JP2556095Y2 - Torque detector for electric power steering - Google Patents

Description

DETAILED DESCRIPTION OF THE INVENTION The present invention relates to an electric power steering mounted on a vehicle. In a conventional electric power steering, for example, a steering wheel 21 is rotatably mounted on a vehicle body as shown in FIG. 6, and the input shaft 1 is fixed to the steering wheel 21 and a steering force transmission gear 20 is attached to the input shaft 1. Is fixed, and a steering gear 16 fixed to a power transmission device 18 of a steering and driving wheel 19 is engaged with the steering force transmission gear 20, and the steering force is transmitted from the steering wheel 21 to the input shaft 1, the steering force transmission gear 20, The structure was such that the power was transmitted to the steering and driving wheels 19 via the steering gear 16 and the power transmission device 18. Further, a servo motor 15 is disposed on the vehicle body, and a steering force transmission gear 20 is provided on an output shaft of the servo motor 15 with a steering / drive wheel 19.

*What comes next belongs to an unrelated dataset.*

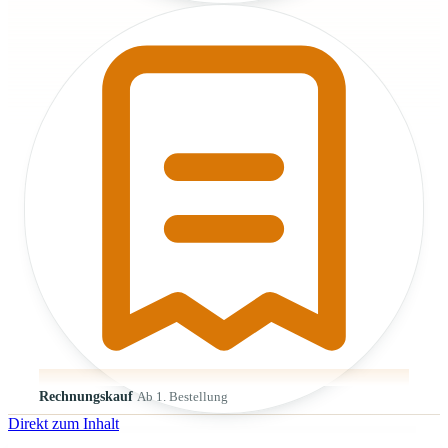
Rechnungskauf
Ab 1. Bestellung
Direkt zum Inhalt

And a servo motor 15 according to a detection signal of a torque detector (not shown) fixed to the input shaft 1.
Are driven to assist the steering force via the steering gear 16. As described above, in the conventional electric power steering device, the steering force transmission gear 20 of the input shaft 1 and the steering gear 16 of the power transmission device 18 transmit power at a fixed position. Therefore, when the vehicle travels on a large uneven road surface or a curb on a road shoulder, a phenomenon called kickback in which the steering reaction force is directly transmitted to the steering wheel 21 occurs. twenty one
Accident was hit by the. In the present invention. The input shaft 1 for inputting the steering force is the first rotary power transmission element, the output shaft 2 for outputting the steering force is the fourth rotary power transmission element, the first floating shaft 10 is the second rotary power transmission element, The idler shaft 11 is provided with a third rotary power transmission element, respectively, the first rotary power transmission element and the second rotary power transmission element, the second rotary power transmission element and the third rotary power transmission element, the third rotary power transmission element, The fourth rotary power transmission element is connected to each other, and the input shaft 1 and the first floating shaft 10, the first floating shaft 10 and the second floating shaft 11, and the second floating shaft 11 and the output shaft 2 are connected by a link, A second rotation power transmission element and a third rotation are provided by a link mechanism having the input shaft 1, the output shaft 2, the first floating shaft 10, and the second floating shaft 11 as connection points, and a spring 12 for holding the link at a fixed position. Holding the power transmission element, the second rotary power transmission element surrounds the first rotary power transmission element, Rotating power transmission element is an electric power steering, characterized in that revolves around the fourth rotating power transmission element respectively,
The above problem has been solved. An embodiment of the present invention will be described with reference to the drawings in a first embodiment in which a rotary power transmission element is a gear. FIG. 1 is a plan view of the first embodiment of the present invention, and FIG. FIG. 2 is a front view of the first embodiment. A steering wheel is provided on the input shaft 1 for transmitting the steering force.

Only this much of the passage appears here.